While resolving this issue, we noticed that a server that received a single curl request ended up calling these wrapper functions well more than 700 times. I did not do perf measurements at this time, but this reaffirms that it might be one area to look at more closely. The vast majority of these 700+ calls were made by the reporting thread, but some were in the datapath as well.

To see this, in a server, you can use gdb to set a breakpoint on our wrapper functions (pcre2_match_wrapper and regexec_wrapper) then hit the server with a http request with curl.

michalbiesek commented 1 year ago

Just my few cents for @jrcheli comment above.
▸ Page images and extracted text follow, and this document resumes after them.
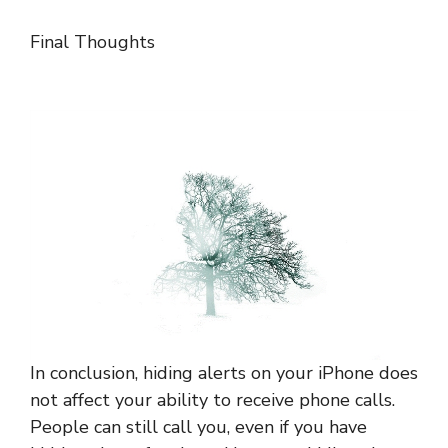
Final Thoughts
In conclusion, hiding alerts on your iPhone does
not affect your ability to receive phone calls.
People can still call you, even if you have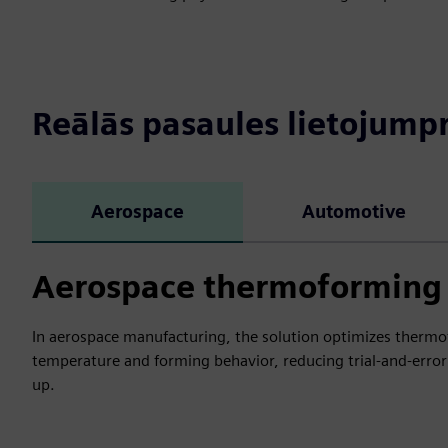
Reālās pasaules lietojum
Aerospace
Automotive
Aerospace thermoforming 
In aerospace manufacturing, the solution optimizes thermof
temperature and forming behavior, reducing trial-and-error
up.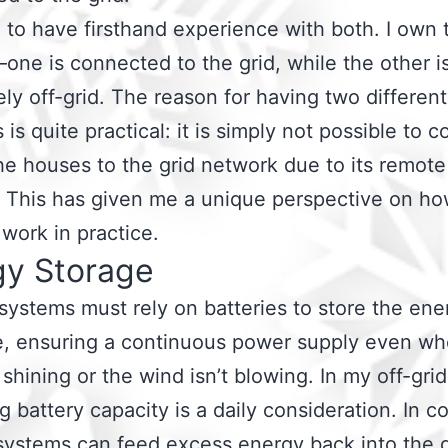
 to have firsthand experience with both. I own
ne is connected to the grid, while the other i
ly off-grid. The reason for having two different
 is quite practical: it is simply not possible to 
he houses to the grid network due to its remote
. This has given me a unique perspective on h
work in practice.
gy Storage
 systems must rely on batteries to store the ene
e, ensuring a continuous power supply even wh
t shining or the wind isn’t blowing. In my off-gri
 battery capacity is a daily consideration. In co
systems can feed excess energy back into the g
Regarding the performance impact and PR #1392 maybe it is worth to explore case when we allocate the memory only one time during application lifecycle and keep the allocated memory without freeing it. I refer to following part of code used in pcre2_match_wrapper and regexec_wrapper

     if ((pcre_stack = scope_malloc(PCRE_STACK_SIZE)) == NULL) {
        scopeLogError("ERROR; regexec_wrapper: scope_malloc");
        return -1;
    }
jrcheli commented 1 year ago

@michalbiesek, good call. The last commit of Issue #1170 (PR #1392) implements what you were proposing, and was immediately observed to be very effective.